Met Police's temporary boss admits it's not just 'a few bad apples'
Cressida’s replacement sticks the boot in: Met Police’s temporary boss admits there are more than just a ‘few bad apples’ in the force – and warns Wayne Couzens and others were the ‘spearhead’ of the problem
- Sir Stephen House tells MPs there is a need for ‘more sensitivity’ from officers
- He is Scotland Yard’s acting commissioner following Dame Cressida Dick’s exit
- The Met Police’s temporary boss tells a committee it’s not just ‘a few bad apples’
The Metropolitan Police’s acting boss has admitted it’s not just ‘a few bad apples’ that have put the under-fire force into difficulty and there is a ‘wider issue’ within London’s police service.
Sir Stephen House, who is standing in as Scotland Yard’s temporary commissioner following the depature of Dame Cressida Dick, today told MPs there was a need for ‘more sensitivity’ from the capital’s police officers.
The Met Police has been rocked by a series of recent scandals over the past year.
These included the killing of Sarah Everard by serving officer Wayne Couzens, the policing of a vigil for the murdered 33-year-old, a damning report into the behaviour of officers at Charing Cross police station, and the strip search of 15-year-old girl, known as Child Q.
Appearing before the House of Commons Home Affairs Committee today, Sir Stephen acknowleged that issues within the force were not just down to a few rogue individuals.
‘Language is really important in this and people have talked about “a few bad apples”,’ he told MPs.
‘Quite clearly that’s not the situation at all. It’s not a few bad apples.
‘You can’t simply say that Wayne Couzens and a couple of other people have done something wrong.
‘That’s been the spearhead of the problem, I would suggest.
‘But there is a wider issue within the organisation which we acknowledge and we are dealing with.’

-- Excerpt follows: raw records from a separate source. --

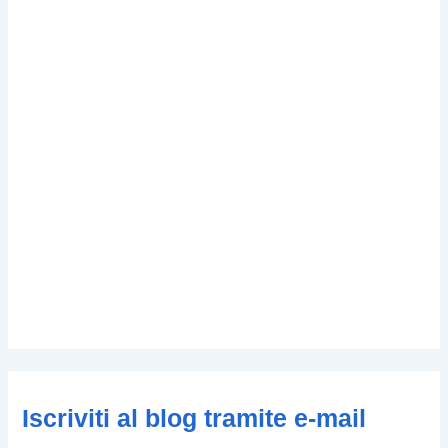
Iscriviti al blog tramite e-mail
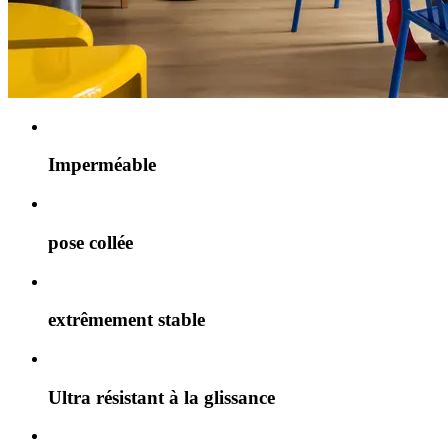
Imperméable
pose collée
extrêmement stable
Ultra résistant à la glissance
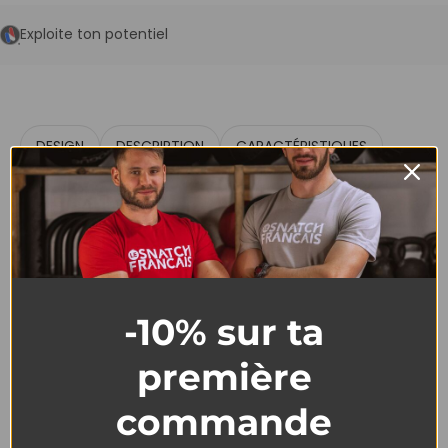
Exploite ton potentiel
DESIGN
DESCRIPTION
CARACTÉRISTIQUES
-10% sur ta
première
Short Homme Cross
commande
Training – Skull Coton Bio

Sir Stephen House, who is standing in as Scotland Yard’s temporary commissioner following the depature of Dame Cressida Dick, today told MPs there was a need for ‘more sensitivity’ from the capital’s police officers
The Met Police has been rocked by a series of recent scandals over the past year. These include the killing of Sarah Everard by serving officer Wayne Couzens, the policing of a vigil for the murdered 33-year-old, a damning report into the behaviour of officers at Charing Cross police station, and the strip search of 15-year-old girl, known as Child Q
Sir Stephen told MPs that ‘it’s not a few bad apples’, adding: ‘You can’t simply say that Wayne Couzens and a couple of other people have done something wrong’
Sir Stephen added that public confidence in the Met Police was ‘a big issue for us’, as he suggested there needed to be an overhaul of the force’s attitudes.
He took over from Dame Cressida when she quit as Scotland Yard’s commissioner after losing the confidence of London mayor Sadiq Khan, who was ‘not satisfied’ with her response to the damning report into the behaviour of Charing Cross officers.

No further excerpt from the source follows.